Australian oil and gas explorer Challenger Energy has applied for a right to explore for shale gas in South Africa’s Karoo.
Challenger’s 95%-owned South African subsidiary, Bundu Gas & Oil Exploration, was the first mover in the shale gas belt where Shell and Falcon, with Chevron, are also awaiting exploration licences. The remaining 5% is owned by Bundu's black economic empowerment partner Don Ncube.
“We’ve got some pretty good neighbours,” Challenger MD Robert Willes said on Monday (also see attached video interview).
Bundu’s interest was kindled by prior work carried out by South Africa’s former State-owned exploration company Soekor, which drilled several wells in the area that all had gas shows in the shale.
In particular, the well in the middle of Bundu’s exploration area has caught the attention of the ASX-listed junior.
“When they penetrated the shale, they actually took such a kick from gas that they had to activate the blowout preventers and then the gas flowed to surface.

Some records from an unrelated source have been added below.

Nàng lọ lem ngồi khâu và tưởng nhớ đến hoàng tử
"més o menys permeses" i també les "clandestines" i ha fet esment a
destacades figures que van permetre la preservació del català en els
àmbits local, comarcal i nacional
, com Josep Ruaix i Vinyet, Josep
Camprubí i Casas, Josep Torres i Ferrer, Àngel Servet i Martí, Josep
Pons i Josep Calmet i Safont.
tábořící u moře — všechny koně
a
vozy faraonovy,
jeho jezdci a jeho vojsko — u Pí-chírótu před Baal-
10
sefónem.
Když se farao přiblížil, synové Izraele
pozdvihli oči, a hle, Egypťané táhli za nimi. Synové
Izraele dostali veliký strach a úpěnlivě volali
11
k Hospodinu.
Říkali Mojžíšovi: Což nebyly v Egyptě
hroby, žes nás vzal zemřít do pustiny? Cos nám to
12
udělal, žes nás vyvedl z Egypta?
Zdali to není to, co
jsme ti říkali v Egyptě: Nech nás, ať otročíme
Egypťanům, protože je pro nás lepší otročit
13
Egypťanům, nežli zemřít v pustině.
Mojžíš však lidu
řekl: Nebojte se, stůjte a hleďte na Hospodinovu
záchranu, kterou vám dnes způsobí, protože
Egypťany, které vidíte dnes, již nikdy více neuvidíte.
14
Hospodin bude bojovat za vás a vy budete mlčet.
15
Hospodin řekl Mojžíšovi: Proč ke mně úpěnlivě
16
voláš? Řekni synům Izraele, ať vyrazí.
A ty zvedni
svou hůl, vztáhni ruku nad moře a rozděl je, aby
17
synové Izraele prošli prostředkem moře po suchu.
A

This is an incredibly exciting and encouraging prospect,” said Willes, a former GM of BP’s North West Shelf liquefied natural gas project, in Australia, who joined Challenger in April.
Challenger is currently fixated on what it describes as a fast emerging, world-scale shale gas province, which is part of the South African government's economic growth, jobs and energy plans.

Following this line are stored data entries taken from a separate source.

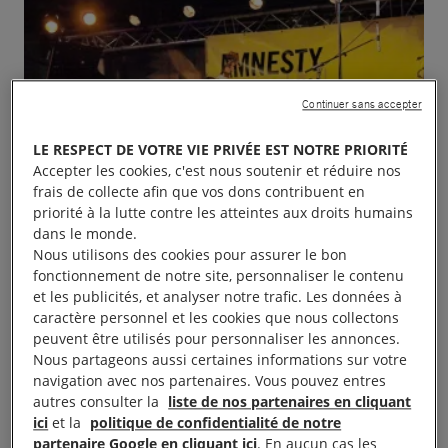
Continuer sans accepter
LE RESPECT DE VOTRE VIE PRIVÉE EST NOTRE PRIORITÉ
Accepter les cookies, c'est nous soutenir et réduire nos
frais de collecte afin que vos dons contribuent en
priorité à la lutte contre les atteintes aux droits humains
dans le monde.
Nous utilisons des cookies pour assurer le bon
fonctionnement de notre site, personnaliser le contenu
et les publicités, et analyser notre trafic. Les données à
caractère personnel et les cookies que nous collectons
peuvent être utilisés pour personnaliser les annonces.
Nous partageons aussi certaines informations sur votre
navigation avec nos partenaires. Vous pouvez entres
autres consulter la
liste de nos partenaires en cliquant
Le groupe local vous invite à un concert, soirée
ici
et la
politique de confidentialité de notre
partenaire Google en cliquant ici
. En aucun cas les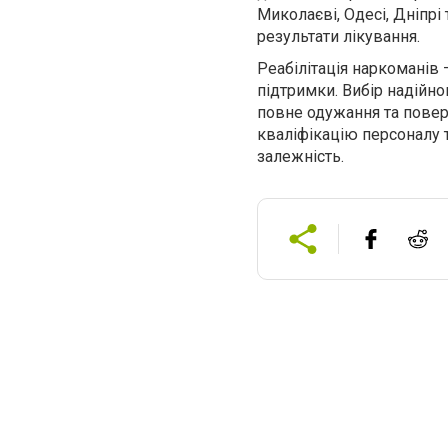
Миколаєві, Одесі, Дніпрі
результати лікування.
Реабілітація наркоманів 
підтримки. Вибір надійно
повне одужання та повер
кваліфікацію персоналу 
залежність.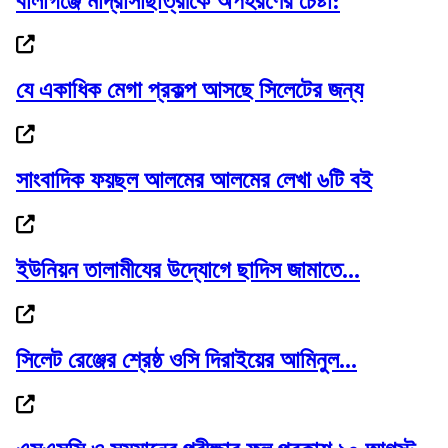
বালাগঞ্জে মাদ্রাসাছাত্রীকে অপহরণের চেষ্টা:
যে একাধিক মেগা প্রকল্প আসছে সিলেটের জন্য
সেটাই যদি করেন তাহলে আ.লীগের দোষ কী ছিল:...
সাংবাদিক ফয়ছল আলমের আলমের লেখা ৬টি বই
বৃষ্টি নিয়ে নতুন বার্তা আবহাওয়া অফিসের
ইউনিয়ন তালামীযের উদ্যোগে ছাদিস জামাতে...
সিলেট রেঞ্জের শ্রেষ্ঠ ওসি দিরাইয়ের আমিনুল...
এমপির অসুস্থতার সুযোগে ‘সিন্ডিকেটের’ অভিযোগ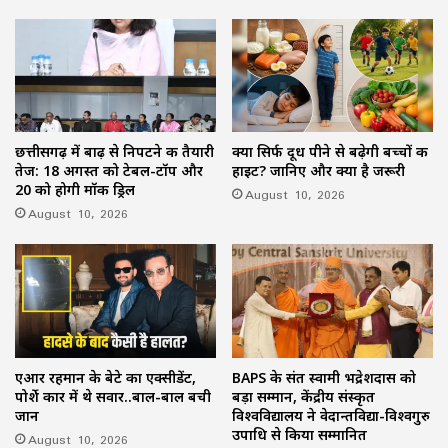
छत्तीसगढ़ में बाढ़ से निपटने की तैयारी
क्या सिर्फ दूध पीने से बढ़ेगी बच्चों की
तेज: 18 अगस्त को टेबल-टॉप और
हाइट? जानिए और क्या है जरूरी
20 को होगी मॉक ड्रिल
August 10, 2026
August 10, 2026
एआर रहमान के बेटे का एक्सीडेंट,
BAPS के संत स्वामी भद्रेशदास को
पोर्शे कार में थे सवार..बाल-बाल बची
बड़ा सम्मान, केंद्रीय संस्कृत
जान
विश्वविद्यालय ने वेदान्तविद्या-विश्वगुरु
उपाधि से किया सम्मानित
August 10, 2026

Shell has been paving the way for development of the area for some time and more recently, oil major Chevron and Falcon announced that they would be cooperating in the potential unlocking of unconventional gas opportunities in the region.
Challenger, mindful of intensive debate on shale gas exploration, in South Africa, and globally, is committed to the application of global best practice and engagement with all stakeholders.
The US Energy Information Administration estimates that the Lower Permian Ecca Group shales in the Karoo basin contain 1 559-trillion cubic feet (Tcf) of risked shale gas-in-place, with 370 Tcf as the risked, technically recoverable shale gas resource.
One trillion cubic feet of natural gas is enough to heat 15-million homes for one year, generate 100-billion kilowatt hours of electricity or fuel 12-million natural-gas-fired vehicles for one year.
The current US estimate excludes the thicker Upper Ecca shales on the basis that they have a lower reported total organic carbon content.
The South African Cabinet last year approved the gazetting of the technical regulations on Petroleum Exploration and Exploitation, representing a key milestone in the progress towards the award of exploration rights for shale gas exploration.
Permitting is now awaited, subject to the promulgation of the new regulatory framework.
In the interim, Challenger is having farm-in discussions with potential strategic partners.
“This is absolutely the place to focus right now. This is a company-making prospect,” Willes told Mining Weekly Online.